Building on the themes in their new documentary, which delves into Chanel’s spectrum of colour, the trio concur that 2025 will be a year bursting with chromatic experimentation. Whether subtle or striking, they believe the future of Chanel beauty belongs to those who dare to dip into the palette. “Colour, in general, just makes me happy,” says Li. “To me, using colour is like a language,” adds Paravina. “Using colour in your makeup is a surefire way to get your message across and tell people what you're all about.”
Photo: Courtesy of Chanel
Though tight-lipped on specifics, the Cometes Collective can’t hide their anticipation for the curated collections debuting throughout the coming year. Paravani is focused on brightening, Drammeh is poised to interpret spring, and Li is giving new life to Chanel’s cult-favourite Les Beiges for summer. “It’ll be very outdoorsy,” she says. Next year will also mark the first time all three co-create new launches together: “We're really collaborating, really brainstorming together, creating shades together,” says Paravina.

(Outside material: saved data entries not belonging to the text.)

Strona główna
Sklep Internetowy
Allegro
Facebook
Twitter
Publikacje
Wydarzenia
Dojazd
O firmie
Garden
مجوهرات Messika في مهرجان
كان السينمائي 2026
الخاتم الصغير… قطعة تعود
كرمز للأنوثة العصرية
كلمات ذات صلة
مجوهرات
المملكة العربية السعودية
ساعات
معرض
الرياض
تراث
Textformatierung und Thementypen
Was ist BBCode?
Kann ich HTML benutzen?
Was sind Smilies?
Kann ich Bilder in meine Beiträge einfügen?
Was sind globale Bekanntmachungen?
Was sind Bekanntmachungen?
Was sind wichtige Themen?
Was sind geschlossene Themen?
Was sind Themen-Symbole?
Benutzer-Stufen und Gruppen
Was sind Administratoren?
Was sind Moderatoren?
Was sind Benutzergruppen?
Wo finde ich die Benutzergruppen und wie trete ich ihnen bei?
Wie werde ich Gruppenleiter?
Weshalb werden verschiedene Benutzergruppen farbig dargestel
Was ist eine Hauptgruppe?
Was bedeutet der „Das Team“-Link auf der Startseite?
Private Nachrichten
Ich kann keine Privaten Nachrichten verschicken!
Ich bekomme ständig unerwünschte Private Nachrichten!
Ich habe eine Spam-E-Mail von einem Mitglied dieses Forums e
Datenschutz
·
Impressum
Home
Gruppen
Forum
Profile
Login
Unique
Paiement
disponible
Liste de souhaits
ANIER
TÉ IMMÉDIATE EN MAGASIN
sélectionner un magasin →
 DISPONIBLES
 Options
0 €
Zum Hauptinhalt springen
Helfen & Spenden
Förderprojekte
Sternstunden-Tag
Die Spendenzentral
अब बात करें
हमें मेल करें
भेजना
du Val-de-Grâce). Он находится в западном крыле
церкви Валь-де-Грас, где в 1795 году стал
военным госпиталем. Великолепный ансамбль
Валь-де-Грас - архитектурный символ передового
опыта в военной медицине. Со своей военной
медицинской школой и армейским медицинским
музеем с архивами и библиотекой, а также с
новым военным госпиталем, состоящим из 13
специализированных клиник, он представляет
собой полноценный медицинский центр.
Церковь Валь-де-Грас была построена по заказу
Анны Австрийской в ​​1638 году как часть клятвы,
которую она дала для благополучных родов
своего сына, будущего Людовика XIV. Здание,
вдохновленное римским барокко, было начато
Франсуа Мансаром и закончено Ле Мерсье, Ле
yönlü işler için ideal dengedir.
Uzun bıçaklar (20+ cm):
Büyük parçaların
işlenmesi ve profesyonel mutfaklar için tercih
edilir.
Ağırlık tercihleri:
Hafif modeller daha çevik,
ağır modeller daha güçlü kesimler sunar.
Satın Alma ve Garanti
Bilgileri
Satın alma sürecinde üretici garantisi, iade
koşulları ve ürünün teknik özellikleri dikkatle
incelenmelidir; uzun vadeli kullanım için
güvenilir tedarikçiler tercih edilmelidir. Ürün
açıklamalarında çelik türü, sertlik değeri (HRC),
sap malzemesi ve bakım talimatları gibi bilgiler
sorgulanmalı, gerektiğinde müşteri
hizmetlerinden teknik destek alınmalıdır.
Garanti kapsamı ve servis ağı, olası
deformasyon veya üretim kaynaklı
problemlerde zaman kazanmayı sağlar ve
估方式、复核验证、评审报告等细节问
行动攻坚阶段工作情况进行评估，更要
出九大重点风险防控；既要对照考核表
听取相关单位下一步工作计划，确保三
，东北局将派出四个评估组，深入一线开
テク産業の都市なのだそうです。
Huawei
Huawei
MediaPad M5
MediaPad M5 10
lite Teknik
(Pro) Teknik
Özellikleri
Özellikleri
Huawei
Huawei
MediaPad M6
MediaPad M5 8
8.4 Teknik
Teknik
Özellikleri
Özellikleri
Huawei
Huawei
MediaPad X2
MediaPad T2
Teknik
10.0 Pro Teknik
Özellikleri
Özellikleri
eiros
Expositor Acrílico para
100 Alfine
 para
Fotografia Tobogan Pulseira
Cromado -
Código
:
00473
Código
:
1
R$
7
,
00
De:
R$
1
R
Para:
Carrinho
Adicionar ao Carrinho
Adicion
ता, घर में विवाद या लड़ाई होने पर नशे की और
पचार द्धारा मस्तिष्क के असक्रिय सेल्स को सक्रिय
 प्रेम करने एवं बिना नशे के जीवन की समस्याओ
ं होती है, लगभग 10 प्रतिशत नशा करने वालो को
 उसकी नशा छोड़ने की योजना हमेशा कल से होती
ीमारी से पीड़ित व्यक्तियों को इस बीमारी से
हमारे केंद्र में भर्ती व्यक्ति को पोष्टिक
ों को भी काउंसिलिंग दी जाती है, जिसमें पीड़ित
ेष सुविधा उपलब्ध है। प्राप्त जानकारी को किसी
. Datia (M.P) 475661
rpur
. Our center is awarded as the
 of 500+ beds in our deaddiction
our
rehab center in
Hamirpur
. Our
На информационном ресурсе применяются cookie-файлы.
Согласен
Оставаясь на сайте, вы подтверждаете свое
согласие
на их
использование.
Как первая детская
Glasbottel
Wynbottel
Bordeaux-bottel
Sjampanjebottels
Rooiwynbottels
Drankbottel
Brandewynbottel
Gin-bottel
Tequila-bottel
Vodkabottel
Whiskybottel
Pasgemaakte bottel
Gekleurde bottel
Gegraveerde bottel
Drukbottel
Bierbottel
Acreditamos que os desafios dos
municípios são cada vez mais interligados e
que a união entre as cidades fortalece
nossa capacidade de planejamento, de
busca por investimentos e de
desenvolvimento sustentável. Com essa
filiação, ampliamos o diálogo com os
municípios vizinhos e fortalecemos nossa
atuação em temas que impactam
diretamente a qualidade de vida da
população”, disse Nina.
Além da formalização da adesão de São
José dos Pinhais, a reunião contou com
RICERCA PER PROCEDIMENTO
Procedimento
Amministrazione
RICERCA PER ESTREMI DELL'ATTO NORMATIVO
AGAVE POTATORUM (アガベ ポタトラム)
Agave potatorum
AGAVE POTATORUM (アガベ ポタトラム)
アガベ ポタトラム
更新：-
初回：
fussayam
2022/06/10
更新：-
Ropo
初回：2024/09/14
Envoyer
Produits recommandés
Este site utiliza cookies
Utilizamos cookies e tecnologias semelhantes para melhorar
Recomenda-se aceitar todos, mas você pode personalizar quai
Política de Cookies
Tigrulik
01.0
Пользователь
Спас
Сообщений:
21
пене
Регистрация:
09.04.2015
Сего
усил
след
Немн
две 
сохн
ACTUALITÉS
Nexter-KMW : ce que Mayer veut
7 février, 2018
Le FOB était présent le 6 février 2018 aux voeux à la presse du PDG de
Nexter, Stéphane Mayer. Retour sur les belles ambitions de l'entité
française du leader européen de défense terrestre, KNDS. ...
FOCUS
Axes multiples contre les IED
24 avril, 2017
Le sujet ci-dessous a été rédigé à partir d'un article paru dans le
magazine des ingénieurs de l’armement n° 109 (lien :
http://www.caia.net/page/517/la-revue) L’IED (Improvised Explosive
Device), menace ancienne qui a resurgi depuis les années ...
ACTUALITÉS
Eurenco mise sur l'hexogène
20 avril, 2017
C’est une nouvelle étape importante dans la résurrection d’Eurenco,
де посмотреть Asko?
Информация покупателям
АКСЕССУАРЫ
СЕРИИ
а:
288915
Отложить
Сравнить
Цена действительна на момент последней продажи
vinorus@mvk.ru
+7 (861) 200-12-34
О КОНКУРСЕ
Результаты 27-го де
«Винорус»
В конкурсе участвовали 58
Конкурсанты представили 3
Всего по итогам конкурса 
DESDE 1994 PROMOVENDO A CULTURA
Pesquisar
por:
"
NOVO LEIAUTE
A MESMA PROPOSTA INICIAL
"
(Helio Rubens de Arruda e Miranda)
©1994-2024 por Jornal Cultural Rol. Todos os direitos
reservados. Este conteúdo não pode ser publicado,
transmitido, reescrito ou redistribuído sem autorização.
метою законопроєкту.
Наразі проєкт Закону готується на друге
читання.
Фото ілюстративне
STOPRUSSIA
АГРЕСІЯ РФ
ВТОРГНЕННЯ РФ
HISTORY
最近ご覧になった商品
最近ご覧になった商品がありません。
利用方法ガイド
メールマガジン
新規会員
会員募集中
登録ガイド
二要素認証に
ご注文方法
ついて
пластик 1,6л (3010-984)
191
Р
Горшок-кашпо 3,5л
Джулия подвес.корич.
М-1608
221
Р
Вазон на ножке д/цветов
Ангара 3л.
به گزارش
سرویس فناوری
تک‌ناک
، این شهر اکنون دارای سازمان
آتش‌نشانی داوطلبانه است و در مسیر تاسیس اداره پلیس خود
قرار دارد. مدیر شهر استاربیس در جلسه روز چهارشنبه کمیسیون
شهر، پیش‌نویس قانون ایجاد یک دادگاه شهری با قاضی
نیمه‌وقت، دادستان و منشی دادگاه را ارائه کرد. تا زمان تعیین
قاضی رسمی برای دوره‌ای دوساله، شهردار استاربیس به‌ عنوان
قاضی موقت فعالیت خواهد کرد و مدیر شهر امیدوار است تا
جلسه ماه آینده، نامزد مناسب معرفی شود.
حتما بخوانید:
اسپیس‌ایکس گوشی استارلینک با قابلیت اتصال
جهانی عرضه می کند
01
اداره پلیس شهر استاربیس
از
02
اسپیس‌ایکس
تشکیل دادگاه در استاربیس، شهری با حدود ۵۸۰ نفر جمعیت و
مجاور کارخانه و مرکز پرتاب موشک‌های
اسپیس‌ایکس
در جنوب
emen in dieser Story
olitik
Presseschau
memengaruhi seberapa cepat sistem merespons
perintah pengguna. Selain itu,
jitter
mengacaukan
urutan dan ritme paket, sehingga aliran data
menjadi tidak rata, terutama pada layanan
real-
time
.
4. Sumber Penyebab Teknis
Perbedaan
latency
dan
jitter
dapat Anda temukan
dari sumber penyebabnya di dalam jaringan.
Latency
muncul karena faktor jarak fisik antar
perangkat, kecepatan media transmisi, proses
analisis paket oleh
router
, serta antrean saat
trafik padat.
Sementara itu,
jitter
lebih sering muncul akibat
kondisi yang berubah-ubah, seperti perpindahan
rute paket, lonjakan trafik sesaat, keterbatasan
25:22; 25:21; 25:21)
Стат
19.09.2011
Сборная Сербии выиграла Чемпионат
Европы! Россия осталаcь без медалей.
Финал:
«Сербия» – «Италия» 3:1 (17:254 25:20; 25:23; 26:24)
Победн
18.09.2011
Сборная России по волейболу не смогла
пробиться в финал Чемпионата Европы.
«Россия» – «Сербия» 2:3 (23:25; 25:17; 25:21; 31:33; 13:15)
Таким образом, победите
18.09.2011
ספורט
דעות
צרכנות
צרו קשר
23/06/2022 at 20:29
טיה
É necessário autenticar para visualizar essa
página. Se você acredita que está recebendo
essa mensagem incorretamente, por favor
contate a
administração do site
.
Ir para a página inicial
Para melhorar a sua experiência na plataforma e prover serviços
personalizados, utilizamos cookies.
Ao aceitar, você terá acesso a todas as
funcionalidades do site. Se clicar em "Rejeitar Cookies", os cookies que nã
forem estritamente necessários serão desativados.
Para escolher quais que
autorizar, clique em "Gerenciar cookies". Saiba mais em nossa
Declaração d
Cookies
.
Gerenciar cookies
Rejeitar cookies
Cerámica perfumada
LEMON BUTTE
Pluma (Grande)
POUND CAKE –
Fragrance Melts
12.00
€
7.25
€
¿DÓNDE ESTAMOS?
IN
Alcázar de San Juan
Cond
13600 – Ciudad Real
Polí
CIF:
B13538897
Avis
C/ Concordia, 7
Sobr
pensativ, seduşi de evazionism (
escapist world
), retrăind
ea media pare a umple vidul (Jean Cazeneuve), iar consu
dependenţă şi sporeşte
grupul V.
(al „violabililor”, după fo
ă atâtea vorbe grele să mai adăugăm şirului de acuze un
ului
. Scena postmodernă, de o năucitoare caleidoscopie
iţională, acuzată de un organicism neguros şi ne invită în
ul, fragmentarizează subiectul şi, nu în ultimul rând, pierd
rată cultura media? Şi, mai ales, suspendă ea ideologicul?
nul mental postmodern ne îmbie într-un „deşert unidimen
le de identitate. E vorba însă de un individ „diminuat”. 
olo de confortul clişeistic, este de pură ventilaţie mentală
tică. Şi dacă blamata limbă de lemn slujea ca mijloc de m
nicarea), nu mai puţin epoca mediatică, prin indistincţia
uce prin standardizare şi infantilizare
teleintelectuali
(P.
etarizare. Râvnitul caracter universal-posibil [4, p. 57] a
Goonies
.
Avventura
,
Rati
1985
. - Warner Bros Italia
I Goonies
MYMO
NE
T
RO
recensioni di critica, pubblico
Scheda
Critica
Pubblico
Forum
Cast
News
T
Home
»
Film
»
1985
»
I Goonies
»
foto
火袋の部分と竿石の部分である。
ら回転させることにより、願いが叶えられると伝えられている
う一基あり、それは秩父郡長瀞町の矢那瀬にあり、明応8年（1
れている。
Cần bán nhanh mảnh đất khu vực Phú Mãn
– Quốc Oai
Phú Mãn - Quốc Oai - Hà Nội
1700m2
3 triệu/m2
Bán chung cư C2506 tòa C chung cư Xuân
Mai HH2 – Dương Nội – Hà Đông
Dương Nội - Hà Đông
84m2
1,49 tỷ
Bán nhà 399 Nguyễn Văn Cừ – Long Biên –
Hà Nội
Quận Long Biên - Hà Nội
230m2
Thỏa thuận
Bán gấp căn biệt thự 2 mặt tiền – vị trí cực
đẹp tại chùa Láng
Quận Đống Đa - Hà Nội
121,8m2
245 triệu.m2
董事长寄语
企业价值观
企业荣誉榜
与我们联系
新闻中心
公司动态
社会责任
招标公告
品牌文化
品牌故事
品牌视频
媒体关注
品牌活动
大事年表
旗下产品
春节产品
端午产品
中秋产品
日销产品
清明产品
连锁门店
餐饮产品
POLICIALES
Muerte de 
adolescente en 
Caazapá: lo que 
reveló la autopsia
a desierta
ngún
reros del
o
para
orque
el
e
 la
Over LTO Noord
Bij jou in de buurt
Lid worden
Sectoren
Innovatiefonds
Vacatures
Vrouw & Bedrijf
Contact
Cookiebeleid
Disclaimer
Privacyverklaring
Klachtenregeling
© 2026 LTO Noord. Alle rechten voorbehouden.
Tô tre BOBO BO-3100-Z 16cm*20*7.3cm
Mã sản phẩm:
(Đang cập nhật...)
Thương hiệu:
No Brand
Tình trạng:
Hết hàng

As colour takes centre stage, they each share tips for anyone nervous about stepping out of their comfort zone. “I like transparency,” says Paravina. “Using shades that are buildable. Another favourite, if you’re willing to spend some more time on your makeup, is to use really fine brushes to create a very refined eyeliner.” Li suggests highlighting with “just a hint of something” shimmering on lids, cupid’s bow or cheeks. “Or why not try a colour mascara,” she says. “It’s a very small, easy way to start.”